Here are some example comparisons for .apply()
vs .agg()
for DataframeGroupBy objects :
Given the following dataframe:
In [261]: df = pd.DataFrame({"name":["Foo", "Baar", "Foo", "Baar"], "score_1":[5,10,15,10], "score_2" :[10,15,10,25], "score_3" : [10,20,30,40]})
In [262]: df
Out[262]:
name score_1 score_2 score_3
0 Foo 5 10 10
1 Baar 10 15 20
2 Foo 15 10 30
3 Baar 10 25 40
Lets first see the operations using .apply()
:
In [263]: df.groupby(["name", "score_1"])["score_2"].apply(lambda x : x.sum())
Out[263]:
name score_1
Baar 10 40
Foo 5 10
15 10
Name: score_2, dtype: int64
In [264]: df.groupby(["name", "score_1"])["score_2"].apply(lambda x : x.min())
Out[264]:
name score_1
Baar 10 15
Foo 5 10
15 10
Name: score_2, dtype: int64
In [265]: df.groupby(["name", "score_1"])["score_2"].apply(lambda x : x.mean())
Out[265]:
name score_1
Baar 10 20.0
Foo 5 10.0
15 10.0
Name: score_2, dtype: float64
Now, look at the same operations using .agg( ) effortlessly:
In [276]: df.groupby(["name", "score_1"]).agg({"score_3" :[np.sum, np.min, np.mean, np.max], "score_2":lambda x : x.mean()})
Out[276]:
score_2 score_3
<lambda> sum amin mean amax
name score_1
Baar 10 20 60 20 30 40
Foo 5 10 10 10 10 10
15 10 30 30 30 30
So, .agg()
could be really handy at handling the DataFrameGroupBy objects, as compared to .apply()

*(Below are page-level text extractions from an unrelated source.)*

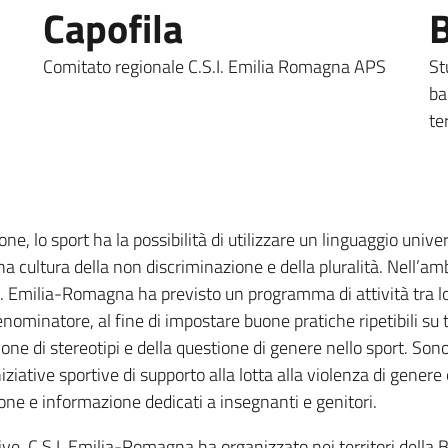
Capofila
B
Comitato regionale C.S.I. Emilia Romagna APS
St
ba
te
, lo sport ha la possibilità di utilizzare un linguaggio unive
 cultura della non discriminazione e della pluralità. Nell’am
I. Emilia-Romagna ha previsto un programma di attività tra l
ominatore, al fine di impostare buone pratiche ripetibili su tu
zione di stereotipi e della questione di genere nello sport. Sono
niziative sportive di supporto alla lotta alla violenza di genere 
ione e informazione dedicati a insegnanti e genitori.
tive, C.S.I. Emilia-Romagna ha organizzato nei territori della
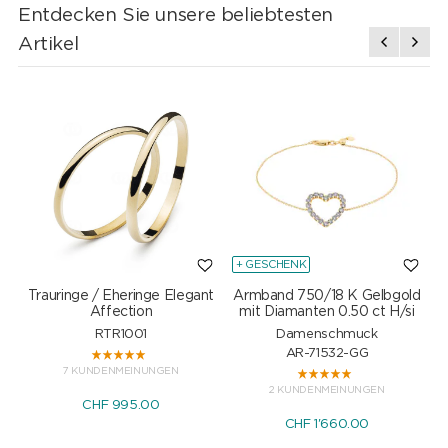
Entdecken Sie unsere beliebtesten
Artikel
+ GESCHENK
Trauringe / Eheringe Elegant
Armband 750/18 K Gelbgold
Affection
mit Diamanten 0.50 ct H/si
RTR1001
Damenschmuck
AR-71532-GG
7 KUNDENMEINUNGEN
2 KUNDENMEINUNGEN
CHF 995.00
CHF 1'660.00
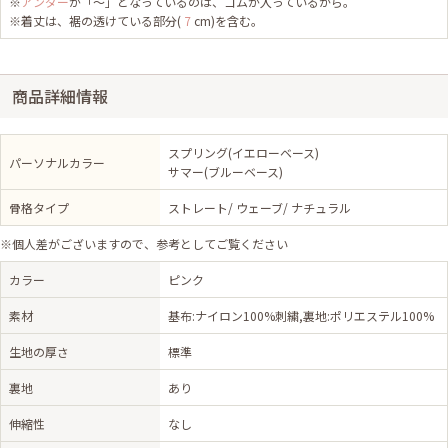
※
アンダー
が「～」となっているのは、ゴムが入っているから。
※着丈は、裾の透けている部分(
7
cm)を含む。
商品詳細情報
スプリング(イエローベース)
パーソナルカラー
サマー(ブルーベース)
骨格タイプ
ストレート/ ウェーブ/ ナチュラル
※個人差がございますので、参考としてご覧ください
カラー
ピンク
素材
基布:ナイロン100%刺繍,裏地:ポリエステル100%
生地の厚さ
標準
裏地
あり
伸縮性
なし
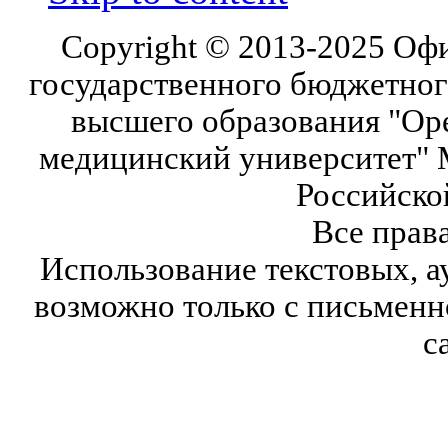
Copyright © 2013-2025 Оф
государственного бюджетног
высшего образования "Ор
медицинский университет" 
Российско
Все прав
Использование текстовых, а
возможно только с письмен
с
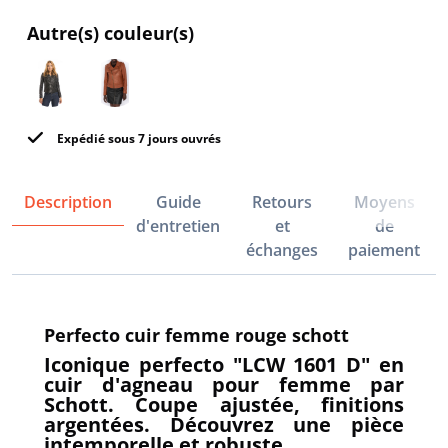
Autre(s) couleur(s)
Expédié sous 7 jours ouvrés
Description
Guide
Retours
Moyens
d'entretien
et
de
échanges
paiement
Perfecto cuir femme rouge schott
Iconique perfecto "LCW 1601 D" en
cuir d'agneau pour femme par
Schott. Coupe ajustée, finitions
argentées. Découvrez une pièce
intemporelle et robuste.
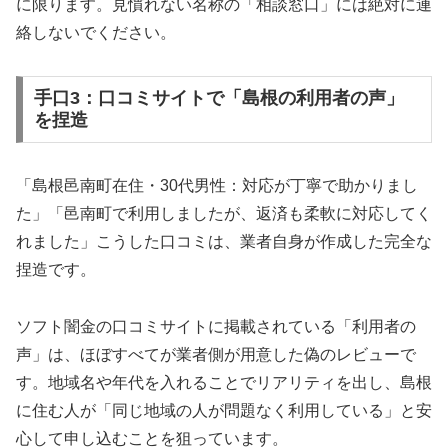
に限ります。見慣れない名称の「相談窓口」には絶対に連
絡しないでください。
手口3：口コミサイトで「島根の利用者の声」
を捏造
「島根邑南町在住・30代男性：対応が丁寧で助かりまし
た」「邑南町で利用しましたが、返済も柔軟に対応してく
れました」こうした口コミは、業者自身が作成した完全な
捏造です。
ソフト闇金の口コミサイトに掲載されている「利用者の
声」は、ほぼすべてが業者側が用意した偽のレビューで
す。地域名や年代を入れることでリアリティを出し、島根
に住む人が「同じ地域の人が問題なく利用している」と安
心して申し込むことを狙っています。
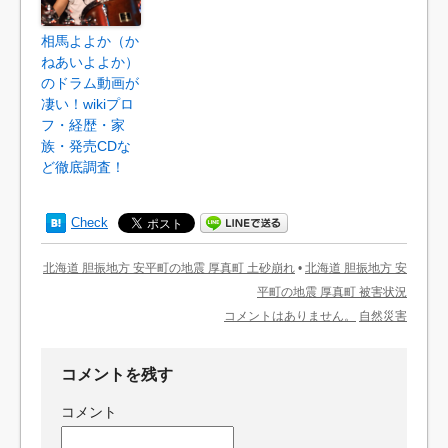
相馬よよか（か
ねあいよよか）
のドラム動画が
凄い！wikiプロ
フ・経歴・家
族・発売CDな
ど徹底調査！
Check
北海道 胆振地方 安平町の地震 厚真町 土砂崩れ
•
北海道 胆振地方 安
平町の地震 厚真町 被害状況
コメントはありません。
自然災害
コメントを残す
コメント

. But, if you are handling only pure dataframe objects and not DataFrameGroupBy objects, then apply()
can be very useful, as apply()
can apply a function along any axis of the dataframe.
(For Eg: axis = 0
implies column-wise operation with .apply(),
which is a default mode, and axis = 1
would imply for row-wise operation while dealing with pure dataframe objects).